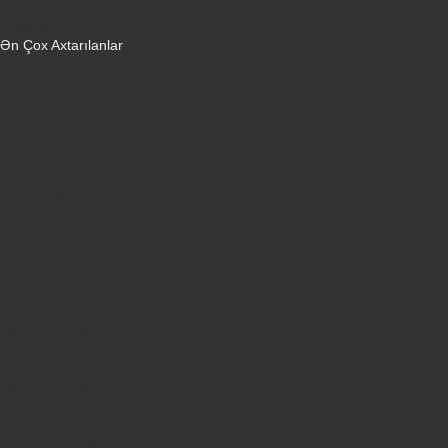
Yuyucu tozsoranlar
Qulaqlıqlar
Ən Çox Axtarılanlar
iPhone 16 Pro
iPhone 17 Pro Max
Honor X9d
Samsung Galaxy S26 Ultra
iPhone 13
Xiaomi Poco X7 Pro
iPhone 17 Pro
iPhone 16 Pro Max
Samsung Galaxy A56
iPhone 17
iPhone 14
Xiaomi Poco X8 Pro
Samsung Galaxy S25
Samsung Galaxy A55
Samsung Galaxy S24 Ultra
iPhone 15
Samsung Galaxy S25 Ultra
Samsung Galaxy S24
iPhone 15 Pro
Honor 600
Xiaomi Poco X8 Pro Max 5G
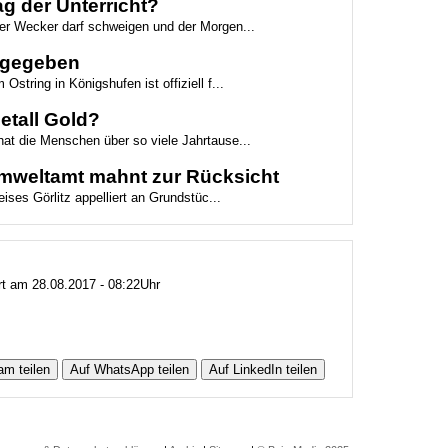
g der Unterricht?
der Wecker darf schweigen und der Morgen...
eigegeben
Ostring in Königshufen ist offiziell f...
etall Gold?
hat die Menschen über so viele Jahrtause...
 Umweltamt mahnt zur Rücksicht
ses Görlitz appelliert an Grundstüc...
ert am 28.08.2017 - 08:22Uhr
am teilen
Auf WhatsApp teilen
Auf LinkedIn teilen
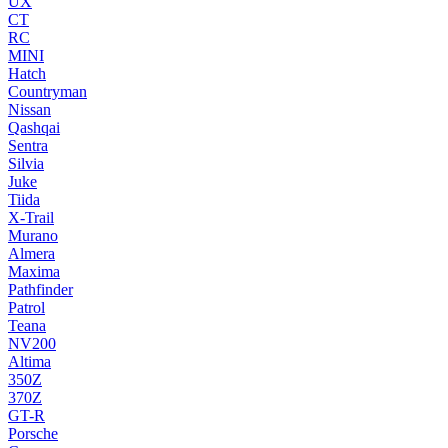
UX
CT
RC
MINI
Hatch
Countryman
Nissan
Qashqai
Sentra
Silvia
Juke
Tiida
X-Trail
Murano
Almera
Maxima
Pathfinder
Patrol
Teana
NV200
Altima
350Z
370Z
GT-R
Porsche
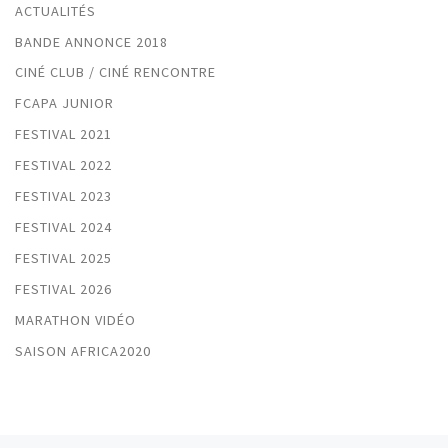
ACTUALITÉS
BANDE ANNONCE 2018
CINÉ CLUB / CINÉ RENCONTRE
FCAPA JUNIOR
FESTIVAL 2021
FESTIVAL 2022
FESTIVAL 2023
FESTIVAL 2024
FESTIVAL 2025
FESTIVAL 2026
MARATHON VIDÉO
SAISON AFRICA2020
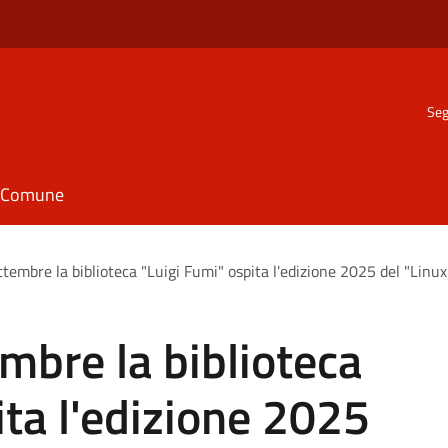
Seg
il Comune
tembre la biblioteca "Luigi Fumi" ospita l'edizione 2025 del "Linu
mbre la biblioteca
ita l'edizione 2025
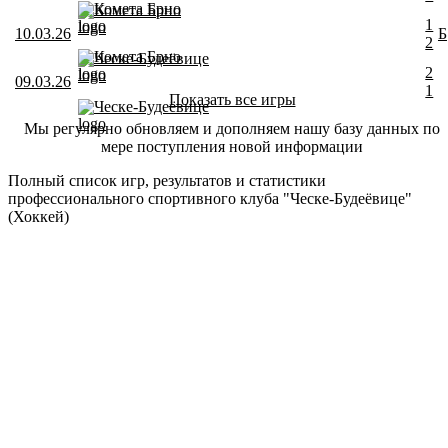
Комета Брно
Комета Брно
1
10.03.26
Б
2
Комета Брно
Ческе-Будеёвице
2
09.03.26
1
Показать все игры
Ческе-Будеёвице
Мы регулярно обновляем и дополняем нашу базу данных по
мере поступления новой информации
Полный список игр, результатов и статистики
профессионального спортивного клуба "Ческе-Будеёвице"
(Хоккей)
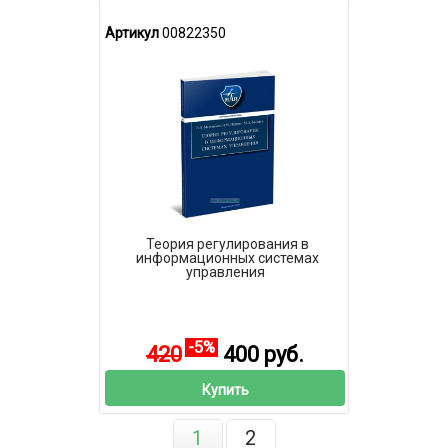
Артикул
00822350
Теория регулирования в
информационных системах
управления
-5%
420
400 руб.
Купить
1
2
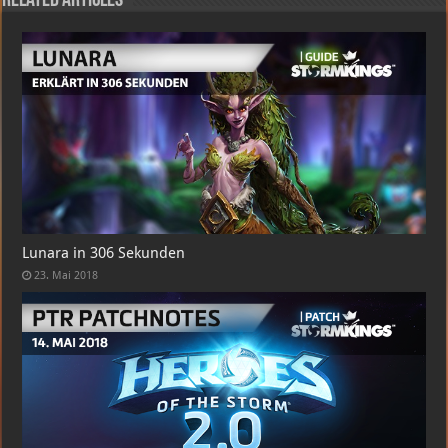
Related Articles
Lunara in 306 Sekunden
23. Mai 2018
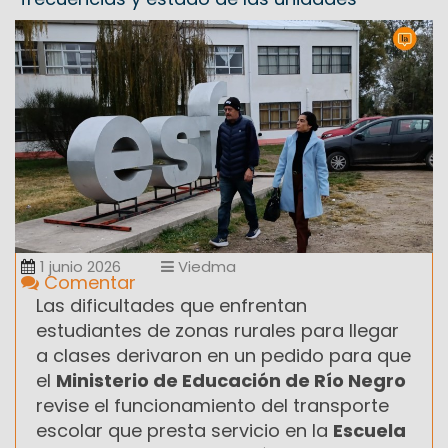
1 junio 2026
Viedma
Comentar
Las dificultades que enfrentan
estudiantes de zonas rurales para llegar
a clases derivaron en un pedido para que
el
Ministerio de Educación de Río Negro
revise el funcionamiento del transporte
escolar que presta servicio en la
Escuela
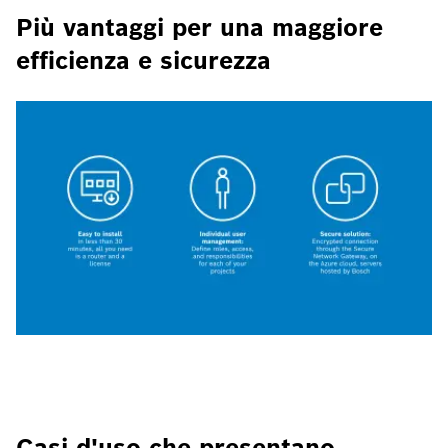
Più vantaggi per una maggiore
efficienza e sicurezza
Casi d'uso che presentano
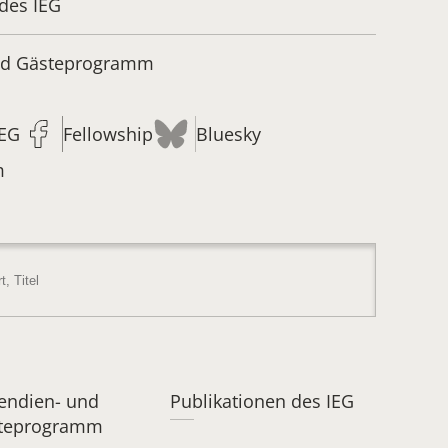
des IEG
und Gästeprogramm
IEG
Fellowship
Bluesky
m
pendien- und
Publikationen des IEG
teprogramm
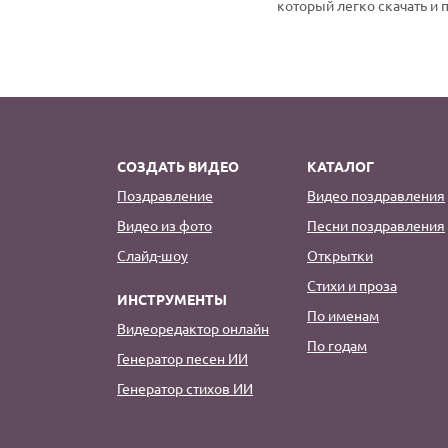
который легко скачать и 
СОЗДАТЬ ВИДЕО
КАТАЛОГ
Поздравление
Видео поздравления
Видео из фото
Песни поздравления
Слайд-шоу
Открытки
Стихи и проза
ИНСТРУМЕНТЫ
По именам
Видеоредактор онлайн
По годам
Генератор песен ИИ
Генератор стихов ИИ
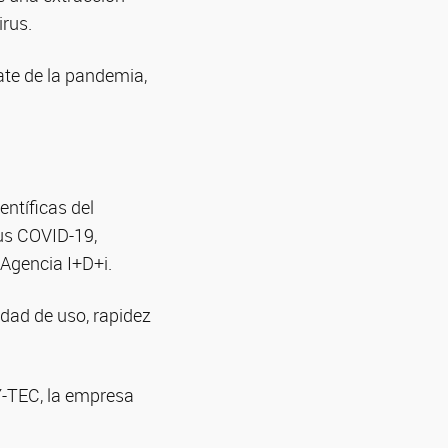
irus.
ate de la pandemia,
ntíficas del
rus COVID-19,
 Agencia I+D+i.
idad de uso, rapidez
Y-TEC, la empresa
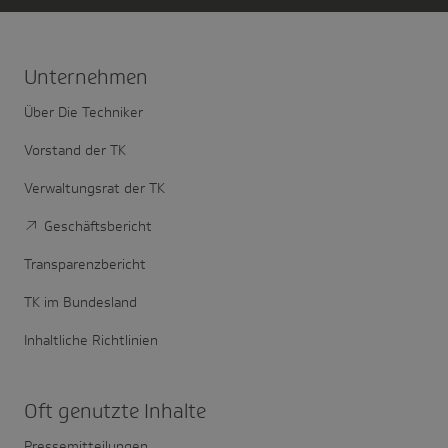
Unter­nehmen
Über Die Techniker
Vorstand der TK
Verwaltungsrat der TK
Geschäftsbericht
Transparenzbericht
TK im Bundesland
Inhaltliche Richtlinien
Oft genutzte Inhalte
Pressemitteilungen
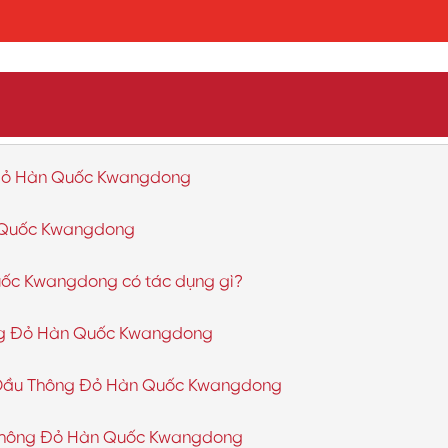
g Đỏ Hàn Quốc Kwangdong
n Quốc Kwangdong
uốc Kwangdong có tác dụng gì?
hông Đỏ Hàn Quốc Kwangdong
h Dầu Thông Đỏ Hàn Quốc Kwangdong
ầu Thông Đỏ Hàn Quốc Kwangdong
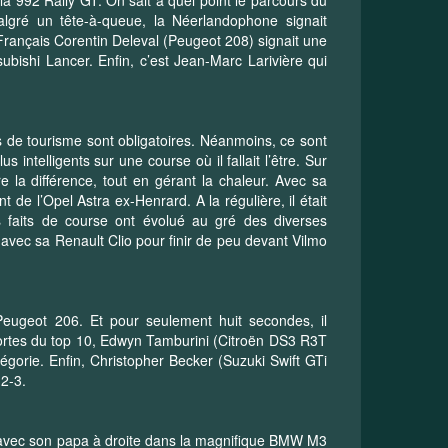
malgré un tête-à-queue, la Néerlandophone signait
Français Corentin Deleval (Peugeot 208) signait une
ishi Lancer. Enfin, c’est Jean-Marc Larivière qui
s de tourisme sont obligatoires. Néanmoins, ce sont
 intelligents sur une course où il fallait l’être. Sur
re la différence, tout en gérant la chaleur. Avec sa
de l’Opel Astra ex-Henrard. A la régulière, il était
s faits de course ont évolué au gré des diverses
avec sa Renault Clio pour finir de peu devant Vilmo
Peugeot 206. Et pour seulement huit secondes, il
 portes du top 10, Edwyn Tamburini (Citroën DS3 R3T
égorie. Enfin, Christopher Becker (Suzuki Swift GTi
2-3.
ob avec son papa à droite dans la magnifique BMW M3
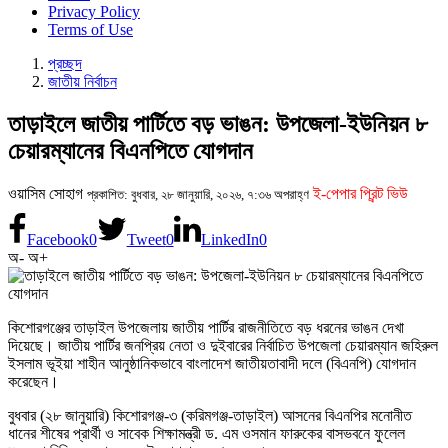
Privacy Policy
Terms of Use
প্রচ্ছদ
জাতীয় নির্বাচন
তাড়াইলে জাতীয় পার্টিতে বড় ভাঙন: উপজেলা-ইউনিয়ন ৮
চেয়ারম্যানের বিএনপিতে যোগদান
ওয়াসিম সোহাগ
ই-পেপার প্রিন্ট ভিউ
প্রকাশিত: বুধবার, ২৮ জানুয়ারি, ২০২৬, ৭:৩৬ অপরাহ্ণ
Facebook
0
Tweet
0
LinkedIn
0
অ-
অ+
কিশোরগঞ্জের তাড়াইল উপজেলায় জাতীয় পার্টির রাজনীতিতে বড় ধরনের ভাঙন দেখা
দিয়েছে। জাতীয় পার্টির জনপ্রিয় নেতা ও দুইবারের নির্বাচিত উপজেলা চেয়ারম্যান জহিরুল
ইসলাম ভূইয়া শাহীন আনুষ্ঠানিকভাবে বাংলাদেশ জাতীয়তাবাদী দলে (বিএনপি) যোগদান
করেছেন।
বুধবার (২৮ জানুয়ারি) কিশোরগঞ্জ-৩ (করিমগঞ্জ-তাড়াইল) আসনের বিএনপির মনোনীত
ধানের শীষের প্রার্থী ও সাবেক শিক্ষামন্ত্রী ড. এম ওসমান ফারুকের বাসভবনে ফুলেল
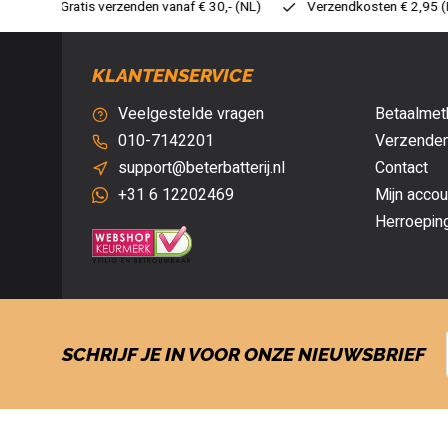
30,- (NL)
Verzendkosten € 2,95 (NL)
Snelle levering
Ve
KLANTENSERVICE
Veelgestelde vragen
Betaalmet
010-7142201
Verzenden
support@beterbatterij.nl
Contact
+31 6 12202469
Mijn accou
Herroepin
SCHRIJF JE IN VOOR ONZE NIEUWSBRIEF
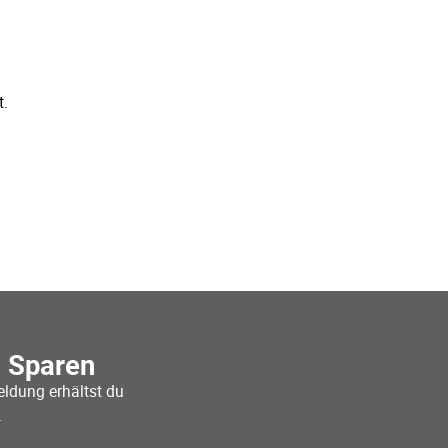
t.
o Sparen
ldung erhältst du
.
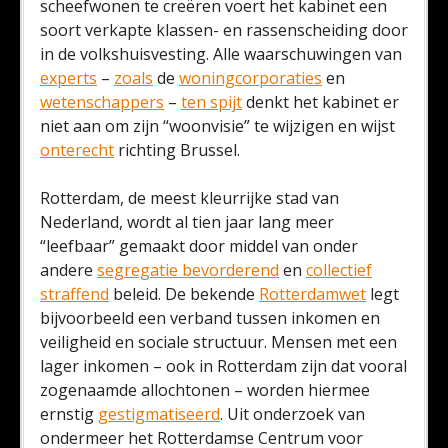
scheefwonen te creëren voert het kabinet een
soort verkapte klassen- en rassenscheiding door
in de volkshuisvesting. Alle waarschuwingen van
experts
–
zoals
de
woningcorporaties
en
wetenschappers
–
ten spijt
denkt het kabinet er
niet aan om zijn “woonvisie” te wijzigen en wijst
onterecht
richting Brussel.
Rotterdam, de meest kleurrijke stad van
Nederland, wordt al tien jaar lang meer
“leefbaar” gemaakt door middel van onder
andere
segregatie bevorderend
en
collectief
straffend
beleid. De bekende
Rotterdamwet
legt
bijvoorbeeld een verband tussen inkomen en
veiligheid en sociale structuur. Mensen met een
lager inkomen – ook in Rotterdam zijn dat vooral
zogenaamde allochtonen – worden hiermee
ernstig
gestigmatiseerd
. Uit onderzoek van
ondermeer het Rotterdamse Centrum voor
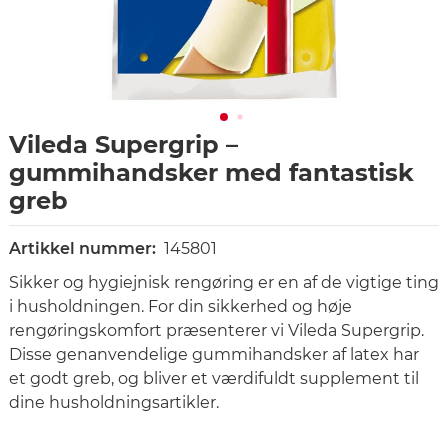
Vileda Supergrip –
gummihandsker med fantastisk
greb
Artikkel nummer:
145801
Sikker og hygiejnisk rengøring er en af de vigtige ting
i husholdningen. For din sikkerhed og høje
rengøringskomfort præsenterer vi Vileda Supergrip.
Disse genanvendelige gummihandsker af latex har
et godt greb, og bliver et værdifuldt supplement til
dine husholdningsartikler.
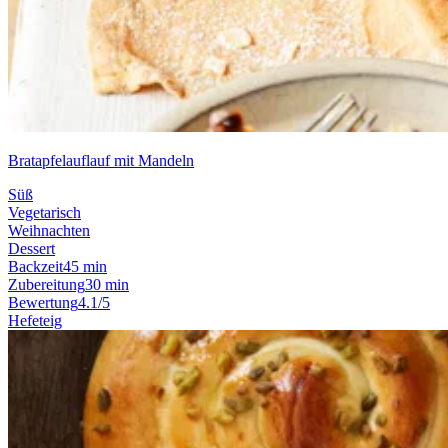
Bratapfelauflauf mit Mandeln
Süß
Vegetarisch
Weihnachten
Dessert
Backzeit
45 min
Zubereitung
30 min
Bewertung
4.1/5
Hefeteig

Task goal =
With pictures excluded, the material is to be written out exactly as given.

Answer for this exercise =
Yuyucu tozsoranlar
Qulaqlıqlar
Ən Çox Axtarılanlar
iPhone 16 Pro
iPhone 17 Pro Max
Honor X9d
Samsung Galaxy S26 Ultra
iPhone 13
Xiaomi Poco X7 Pro
iPhone 17 Pro
iPhone 16 Pro Max
Samsung Galaxy A56
iPhone 17
iPhone 14
Xiaomi Poco X8 Pro
Samsung Galaxy S25
Samsung Galaxy A55
Samsung Galaxy S24 Ultra
iPhone 15
Samsung Galaxy S25 Ultra
Samsung Galaxy S24
iPhone 15 Pro
Honor 600
Xiaomi Poco X8 Pro Max 5G
g der Unterricht?
der Wecker darf schweigen und der Morgen...
eigegeben
Ostring in Königshufen ist offiziell f...
etall Gold?
hat die Menschen über so viele Jahrtause...
 Umweltamt mahnt zur Rücksicht
ses Görlitz appelliert an Grundstüc...
ert am 28.08.2017 - 08:22Uhr
am teilen
Auf WhatsApp teilen
Auf LinkedIn teilen
UX
CT
RC
MINI
Hatch
Countryman
Nissan
Qashqai
Sentra
Silvia
Juke
Tiida
X-Trail
Murano
Almera
Maxima
Pathfinder
Patrol
Teana
NV200
Altima
350Z
370Z
GT-R
Porsche
ACTUALITÉS
BANDE ANNONCE 2018
CINÉ CLUB / CINÉ RENCONTRE
FCAPA JUNIOR
FESTIVAL 2021
FESTIVAL 2022
FESTIVAL 2023
FESTIVAL 2024
FESTIVAL 2025
FESTIVAL 2026
MARATHON VIDÉO
SAISON AFRICA2020
Seg
il Comune
tembre la biblioteca "Luigi Fumi" ospita l'edizione 2025 del "Linu
mbre la biblioteca
ita l'edizione 2025
Комета Брно
Комета Брно
1
10.03.26
Б
2
Комета Брно
Ческе-Будеёвице
2
09.03.26
1
Показать все игры
Ческе-Будеёвице
Мы регулярно обновляем и дополняем нашу базу данных по
мере поступления новой информации
Полный список игр, результатов и статистики
профессионального спортивного клуба "Ческе-Будеёвице"
(Хоккей)
Артикул
00822350
Теория регулирования в
информационных системах
управления
-5%
420
400 руб.
Купить
1
2
Related Articles
Lunara in 306 Sekunden
23. Mai 2018
1 junio 2026
Viedma
Comentar
Las dificultades que enfrentan
estudiantes de zonas rurales para llegar
a clases derivaron en un pedido para que
el
Ministerio de Educación de Río Negro
revise el funcionamiento del transporte
escolar que presta servicio en la
Escuela
Più vantaggi per una maggiore
efficienza e sicurezza
Casi d'uso che presentano
des IEG
und Gästeprogramm
IEG
Fellowship
Bluesky
m
pendien- und
Publikationen des IEG
teprogramm
который легко скачать и 
СОЗДАТЬ ВИДЕО
КАТАЛОГ
Поздравление
Видео поздравления
Видео из фото
Песни поздравления
Слайд-шоу
Открытки
Стихи и проза
ИНСТРУМЕНТЫ
По именам
Видеоредактор онлайн
По годам
Генератор песен ИИ
Генератор стихов ИИ
irus.
ate de la pandemia,
ntíficas del
rus COVID-19,
 Agencia I+D+i.
idad de uso, rapidez
Y-TEC, la empresa
Unter­nehmen
Über Die Techniker
Vorstand der TK
Verwaltungsrat der TK
Geschäftsbericht
Transparenzbericht
TK im Bundesland
Inhaltliche Richtlinien
Oft genutzte Inhalte
Pressemitteilungen
g Đỏ Hàn Quốc Kwangdong
n Quốc Kwangdong
uốc Kwangdong có tác dụng gì?
hông Đỏ Hàn Quốc Kwangdong
h Dầu Thông Đỏ Hàn Quốc Kwangdong
ầu Thông Đỏ Hàn Quốc Kwangdong
malgré un tête-à-queue, la Néerlandophone signait
Français Corentin Deleval (Peugeot 208) signait une
ishi Lancer. Enfin, c’est Jean-Marc Larivière qui
s de tourisme sont obligatoires. Néanmoins, ce sont
 intelligents sur une course où il fallait l’être. Sur
re la différence, tout en gérant la chaleur. Avec sa
de l’Opel Astra ex-Henrard. A la régulière, il était
s faits de course ont évolué au gré des diverses
avec sa Renault Clio pour finir de peu devant Vilmo
Peugeot 206. Et pour seulement huit secondes, il
 portes du top 10, Edwyn Tamburini (Citroën DS3 R3T
égorie. Enfin, Christopher Becker (Suzuki Swift GTi
2-3.
ob avec son papa à droite dans la magnifique BMW M3
Privacy Policy
Terms of Use
প্রচ্ছদ
জাতীয় নির্বাচন
তাড়াইলে জাতীয় পার্টিতে বড় ভাঙন: উপজেলা-ইউনিয়ন ৮
চেয়ারম্যানের বিএনপিতে যোগদান
ওয়াসিম সোহাগ
ই-পেপার প্রিন্ট ভিউ
প্রকাশিত: বুধবার, ২৮ জানুয়ারি, ২০২৬, ৭:৩৬ অপরাহ্ণ
Facebook
0
Tweet
0
LinkedIn
0
অ-
অ+
কিশোরগঞ্জের তাড়াইল উপজেলায় জাতীয় পার্টির রাজনীতিতে বড় ধরনের ভাঙন দেখা
দিয়েছে। জাতীয় পার্টির জনপ্রিয় নেতা ও দুইবারের নির্বাচিত উপজেলা চেয়ারম্যান জহিরুল
ইসলাম ভূইয়া শাহীন আনুষ্ঠানিকভাবে বাংলাদেশ জাতীয়তাবাদী দলে (বিএনপি) যোগদান
করেছেন।
বুধবার (২৮ জানুয়ারি) কিশোরগঞ্জ-৩ (করিমগঞ্জ-তাড়াইল) আসনের বিএনপির মনোনীত
ধানের শীষের প্রার্থী ও সাবেক শিক্ষামন্ত্রী ড. এম ওসমান ফারুকের বাসভবনে ফুলেল
30,- (NL)
Verzendkosten € 2,95 (NL)
Snelle levering
Ve
KLANTENSERVICE
Veelgestelde vragen
Betaalmet
010-7142201
Verzenden
support@beterbatterij.nl
Contact
+31 6 12202469
Mijn accou
Herroepin
SCHRIJF JE IN VOOR ONZE NIEUWSBRIEF
t.
o Sparen
ldung erhältst du
.
scheefwonen te creëren voert het kabinet een
soort verkapte klassen- en rassenscheiding door
in de volkshuisvesting. Alle waarschuwingen van
experts
–
zoals
de
woningcorporaties
en
wetenschappers
–
ten spijt
denkt het kabinet er
niet aan om zijn “woonvisie” te wijzigen en wijst
onterecht
richting Brussel.
Rotterdam, de meest kleurrijke stad van
Nederland, wordt al tien jaar lang meer
“leefbaar” gemaakt door middel van onder
andere
segregatie bevorderend
en
collectief
straffend
beleid. De bekende
Rotterdamwet
legt
bijvoorbeeld een verband tussen inkomen en
veiligheid en sociale structuur. Mensen met een
lager inkomen – ook in Rotterdam zijn dat vooral
zogenaamde allochtonen – worden hiermee
ernstig
gestigmatiseerd
. Uit onderzoek van
ondermeer het Rotterdamse Centrum voor
Vileda Supergrip –
gummihandsker med fantastisk
greb
Artikkel nummer:
145801
Sikker og hygiejnisk rengøring er en af de vigtige ting
i husholdningen. For din sikkerhed og høje
rengøringskomfort præsenterer vi Vileda Supergrip.
Disse genanvendelige gummihandsker af latex har
et godt greb, og bliver et værdifuldt supplement til
dine husholdningsartikler.
Bratapfelauflauf mit Mandeln
Süß
Vegetarisch
Weihnachten
Dessert
Backzeit
45 min
Zubereitung
30 min
Bewertung
4.1/5
Hefeteig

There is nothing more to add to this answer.